# [Task goal]
Which lines below contain the word "ดราชการ"? Copy each one.

# [Items from a data source]
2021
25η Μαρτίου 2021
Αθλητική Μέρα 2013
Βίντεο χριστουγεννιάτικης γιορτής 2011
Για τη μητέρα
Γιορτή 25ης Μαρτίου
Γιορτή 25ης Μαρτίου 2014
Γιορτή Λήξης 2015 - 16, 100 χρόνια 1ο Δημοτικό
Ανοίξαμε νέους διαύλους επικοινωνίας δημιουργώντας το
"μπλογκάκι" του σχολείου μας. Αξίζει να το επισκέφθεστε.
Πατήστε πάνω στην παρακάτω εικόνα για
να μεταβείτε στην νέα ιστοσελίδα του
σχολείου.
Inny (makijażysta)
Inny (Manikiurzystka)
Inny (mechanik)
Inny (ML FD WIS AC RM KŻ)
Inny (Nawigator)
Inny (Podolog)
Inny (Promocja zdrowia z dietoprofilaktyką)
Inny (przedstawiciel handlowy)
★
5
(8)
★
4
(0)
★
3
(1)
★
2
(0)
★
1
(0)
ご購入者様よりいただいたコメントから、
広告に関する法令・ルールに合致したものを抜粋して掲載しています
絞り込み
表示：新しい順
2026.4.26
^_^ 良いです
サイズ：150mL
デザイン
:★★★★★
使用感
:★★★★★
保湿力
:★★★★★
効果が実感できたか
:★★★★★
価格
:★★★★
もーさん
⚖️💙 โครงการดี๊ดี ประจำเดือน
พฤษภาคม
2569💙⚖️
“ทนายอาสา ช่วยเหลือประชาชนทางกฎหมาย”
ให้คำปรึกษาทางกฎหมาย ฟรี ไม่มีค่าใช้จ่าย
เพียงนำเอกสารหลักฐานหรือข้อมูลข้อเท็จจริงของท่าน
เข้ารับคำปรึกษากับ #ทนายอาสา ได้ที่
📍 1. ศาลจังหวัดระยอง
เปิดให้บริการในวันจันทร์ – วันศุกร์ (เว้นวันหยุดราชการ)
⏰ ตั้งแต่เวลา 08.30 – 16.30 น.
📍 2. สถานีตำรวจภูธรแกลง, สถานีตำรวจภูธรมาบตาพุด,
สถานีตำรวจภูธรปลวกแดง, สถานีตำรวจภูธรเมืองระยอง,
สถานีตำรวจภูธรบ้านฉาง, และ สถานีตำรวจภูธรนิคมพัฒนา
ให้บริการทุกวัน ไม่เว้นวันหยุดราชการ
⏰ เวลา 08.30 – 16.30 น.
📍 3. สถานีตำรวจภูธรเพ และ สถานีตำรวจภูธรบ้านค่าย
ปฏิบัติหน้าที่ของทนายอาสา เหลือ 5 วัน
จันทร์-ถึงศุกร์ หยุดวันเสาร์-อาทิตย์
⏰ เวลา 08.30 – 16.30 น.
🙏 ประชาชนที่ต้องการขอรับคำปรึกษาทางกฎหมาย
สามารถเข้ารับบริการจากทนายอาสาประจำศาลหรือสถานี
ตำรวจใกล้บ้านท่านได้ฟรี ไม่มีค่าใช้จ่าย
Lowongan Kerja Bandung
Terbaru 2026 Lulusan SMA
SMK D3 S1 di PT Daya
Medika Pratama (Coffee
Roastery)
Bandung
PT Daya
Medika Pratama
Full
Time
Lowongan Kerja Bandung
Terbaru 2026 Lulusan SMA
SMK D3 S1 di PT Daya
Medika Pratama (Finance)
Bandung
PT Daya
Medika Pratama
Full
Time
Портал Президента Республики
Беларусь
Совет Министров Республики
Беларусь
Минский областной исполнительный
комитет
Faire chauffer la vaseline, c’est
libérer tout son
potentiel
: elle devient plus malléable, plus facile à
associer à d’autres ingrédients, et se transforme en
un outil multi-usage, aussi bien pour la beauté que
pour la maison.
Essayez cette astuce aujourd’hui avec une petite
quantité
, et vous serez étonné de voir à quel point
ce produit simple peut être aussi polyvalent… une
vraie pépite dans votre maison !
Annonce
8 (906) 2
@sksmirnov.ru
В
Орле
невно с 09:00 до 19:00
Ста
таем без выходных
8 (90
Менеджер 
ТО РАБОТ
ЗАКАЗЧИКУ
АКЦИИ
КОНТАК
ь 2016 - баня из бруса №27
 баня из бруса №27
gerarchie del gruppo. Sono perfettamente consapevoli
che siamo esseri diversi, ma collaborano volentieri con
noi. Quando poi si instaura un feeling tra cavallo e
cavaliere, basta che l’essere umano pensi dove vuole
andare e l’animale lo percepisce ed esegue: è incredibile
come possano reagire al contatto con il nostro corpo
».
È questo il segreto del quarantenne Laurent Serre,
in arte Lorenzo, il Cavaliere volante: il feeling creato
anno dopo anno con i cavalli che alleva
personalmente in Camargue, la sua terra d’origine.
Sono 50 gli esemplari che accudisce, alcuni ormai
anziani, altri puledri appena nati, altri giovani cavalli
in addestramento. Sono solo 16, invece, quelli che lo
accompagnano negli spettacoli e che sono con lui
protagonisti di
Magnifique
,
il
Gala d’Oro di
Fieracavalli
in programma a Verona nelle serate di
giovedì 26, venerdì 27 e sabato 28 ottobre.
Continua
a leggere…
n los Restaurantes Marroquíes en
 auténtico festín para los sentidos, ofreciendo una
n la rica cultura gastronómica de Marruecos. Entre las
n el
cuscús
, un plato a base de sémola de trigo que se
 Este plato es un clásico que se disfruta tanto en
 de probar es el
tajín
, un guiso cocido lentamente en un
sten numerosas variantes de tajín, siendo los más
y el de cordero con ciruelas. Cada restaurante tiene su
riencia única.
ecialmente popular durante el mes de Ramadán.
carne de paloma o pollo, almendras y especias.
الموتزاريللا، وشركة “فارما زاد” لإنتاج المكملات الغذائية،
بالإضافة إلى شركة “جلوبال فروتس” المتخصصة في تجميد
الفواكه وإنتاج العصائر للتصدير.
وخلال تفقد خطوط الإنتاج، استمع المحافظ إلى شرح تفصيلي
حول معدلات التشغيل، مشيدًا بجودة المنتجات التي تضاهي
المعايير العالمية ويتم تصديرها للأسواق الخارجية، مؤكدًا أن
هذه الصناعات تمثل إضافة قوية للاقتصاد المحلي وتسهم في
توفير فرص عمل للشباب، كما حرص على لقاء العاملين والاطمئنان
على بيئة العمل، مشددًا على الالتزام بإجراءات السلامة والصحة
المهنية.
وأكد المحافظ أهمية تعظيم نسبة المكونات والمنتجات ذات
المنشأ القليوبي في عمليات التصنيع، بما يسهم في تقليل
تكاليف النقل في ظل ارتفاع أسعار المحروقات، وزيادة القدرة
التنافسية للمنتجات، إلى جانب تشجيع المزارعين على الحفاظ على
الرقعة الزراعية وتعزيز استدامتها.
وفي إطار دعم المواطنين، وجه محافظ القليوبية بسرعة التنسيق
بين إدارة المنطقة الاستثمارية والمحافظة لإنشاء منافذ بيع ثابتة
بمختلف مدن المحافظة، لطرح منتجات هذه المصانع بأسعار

# [Answer]
เปิดให้บริการในวันจันทร์ – วันศุกร์ (เว้นวันหยุดราชการ)
ให้บริการทุกวัน ไม่เว้นวันหยุดราชการ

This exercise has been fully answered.